Darragh house carved from Marble Falls history

Historic Darragh house in Marble Falls

LEFT: Rosa Darragh stands on the front steps of her granite home at 501 Main Street in Marble Falls. The picture is believed to have been taken on Mother’s Day sometime in the 1950s. Photo courtesy of The Falls on the Colorado Museum RIGHT: Kim Lookabaugh stands in the same spot on the property she now owns and where she operates her business, My Texas Home Broker. Photo by Ronnie Madrid/Divine Radiance Photography

If the ghost of Rosa Darragh haunts the pink granite house at 501 Main Street in Marble Falls, she’s a friendly one, according to new owner Kim Lookabaugh, who recently opened My Texas Home Broker in the historic residence. 

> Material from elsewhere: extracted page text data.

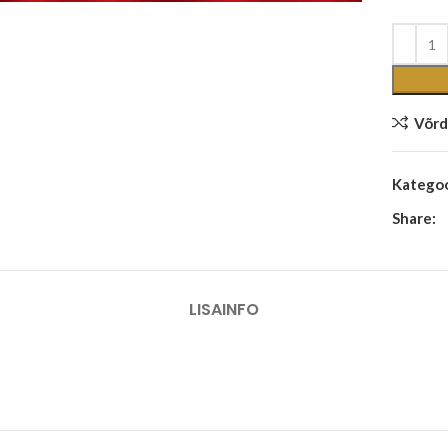
Võrd
Kategoo
Share:
LISAINFO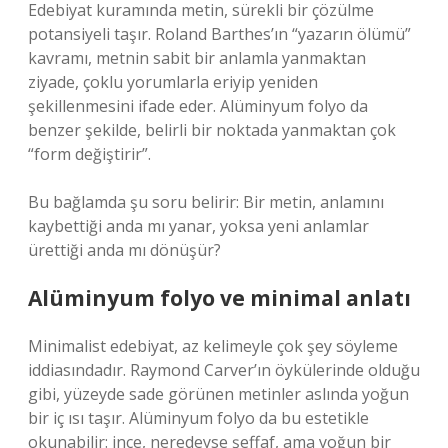
Edebiyat kuramında metin, sürekli bir çözülme
potansiyeli taşır. Roland Barthes’ın “yazarın ölümü”
kavramı, metnin sabit bir anlamla yanmaktan
ziyade, çoklu yorumlarla eriyip yeniden
şekillenmesini ifade eder. Alüminyum folyo da
benzer şekilde, belirli bir noktada yanmaktan çok
“form değiştirir”.
Bu bağlamda şu soru belirir: Bir metin, anlamını
kaybettiği anda mı yanar, yoksa yeni anlamlar
ürettiği anda mı dönüşür?
Alüminyum folyo ve minimal anlatı
Minimalist edebiyat, az kelimeyle çok şey söyleme
iddiasındadır. Raymond Carver’ın öykülerinde olduğu
gibi, yüzeyde sade görünen metinler aslında yoğun
bir iç ısı taşır. Alüminyum folyo da bu estetikle
okunabilir: ince, neredeyse şeffaf, ama yoğun bir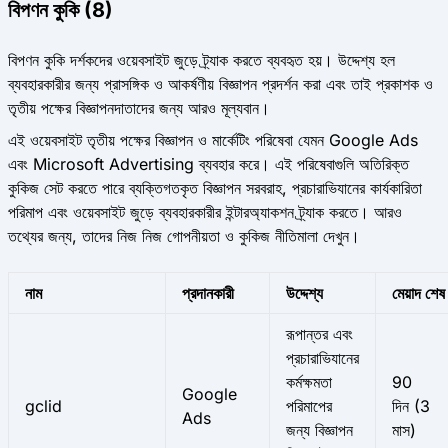
বিপণন কুকি (8)
বিপণন কুকি দর্শকদের ওয়েবসাইট জুড়ে ট্র্যাক করতে ব্যবহৃত হয়। উদ্দেশ্য হল
ব্যবহারকারীর জন্য প্রাসঙ্গিক ও আকর্ষণীয় বিজ্ঞাপন প্রদর্শন করা এবং তাই প্রকাশক ও
তৃতীয় পক্ষের বিজ্ঞাপনদাতাদের জন্য আরও মূল্যবান।
এই ওয়েবসাইট তৃতীয় পক্ষের বিজ্ঞাপন ও মার্কেটিং পরিষেবা যেমন Google Ads
এবং Microsoft Advertising ব্যবহার করে। এই পরিষেবাগুলি অতিরিক্ত
কুকিজ সেট করতে পারে ব্যক্তিগতকৃত বিজ্ঞাপন সরবরাহ, প্রচারাভিযানের কার্যকারিতা
পরিমাপ এবং ওয়েবসাইট জুড়ে ব্যবহারকারীর ইন্টারঅ্যাকশন ট্র্যাক করতে। আরও
তথ্যের জন্য, তাদের নিজ নিজ গোপনীয়তা ও কুকিজ নীতিমালা দেখুন।
নাম
প্রদানকারী
উদ্দেশ্য
মেয়াদ শেষ
রূপান্তর এবং
প্রচারাভিযানের
কর্মক্ষমতা
90
Google
gclid
পরিমাপের
দিন (3
Ads
জন্য বিজ্ঞাপন
মাস)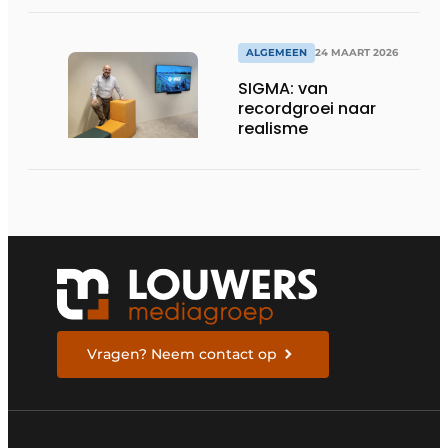
in veeleisende
omgevingen
ALGEMEEN
24 MAART 2026
SIGMA: van
recordgroei naar
realisme
Vragen? Neem contact op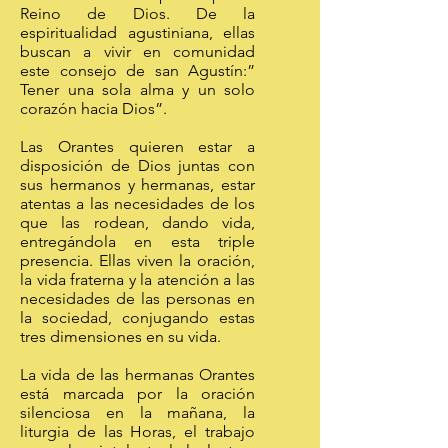
Reino de Dios. De la
espiritualidad agustiniana, ellas
buscan a vivir en comunidad
este consejo de san Agustín:”
Tener una sola alma y un solo
corazón hacia Dios”.
Las Orantes quieren estar a
disposición de Dios juntas con
sus hermanos y hermanas, estar
atentas a las necesidades de los
que las rodean, dando vida,
entregándola en esta triple
presencia. Ellas viven la oración,
la vida fraterna y la atención a las
necesidades de las personas en
la sociedad, conjugando estas
tres dimensiones en su vida.
La vida de las hermanas Orantes
está marcada por la oración
silenciosa en la mañana, la
liturgia de las Horas, el trabajo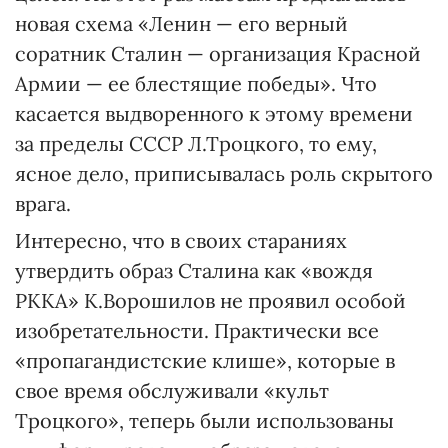
новая схема «Ленин — его верный
соратник Сталин — организация Красной
Армии — ее блестящие победы». Что
касается выдворенного к этому времени
за пределы СССР Л.Троцкого, то ему,
ясное дело, приписывалась роль скрытого
врага.
Интересно, что в своих стараниях
утвердить образ Сталина как «вождя
РККА» К.Ворошилов не проявил особой
изобретательности. Практически все
«пропагандистские клише», которые в
свое время обслуживали «культ
Троцкого», теперь были использованы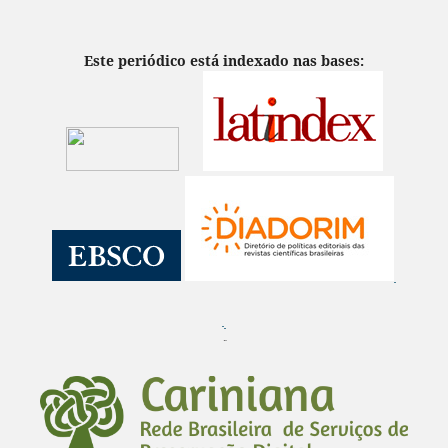
Este periódico está indexado nas bases:
¨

“We think Ms. Rosa might still be here,” Lookabaugh said. “Every time something weird happens — something falls down off a shelf or there’s a weird noise we can’t explain — we definitely say, ‘That must be Ms. Rosa.’”

The house was built in 1935 for Rosa after her husband, Thomas Darragh Jr., died that same year. A co-owner of Granite Mountain, he and Rosa lived in a large, two-story house at the quarry. Her children wanted her in town so she wouldn’t have to drive so far every day to a dry goods store she owned and operated.

“It was on the west side of Main Street where the flower shop is now,” said Ann Darragh of Marble Falls. “I think it was called Darragh’s Dry Goods.” 

Ann is married to Rosa and Thomas’ grandson Bob Darragh. She was referring to the location where Marble Falls Flower and Gift Shop now resides at 214 Main Street between Second and Third streets.

A New Yorker, Thomas Darragh Jr. bought Granite Mountain in partnership with Robert Caterson in 1903. Darragh moved to Marble Falls to run the quarry, which the co-owners named the Texas and New York Granite Company. Caterson soon sold his half to Robert Clark, and the name changed to Texas Pink Granite Company.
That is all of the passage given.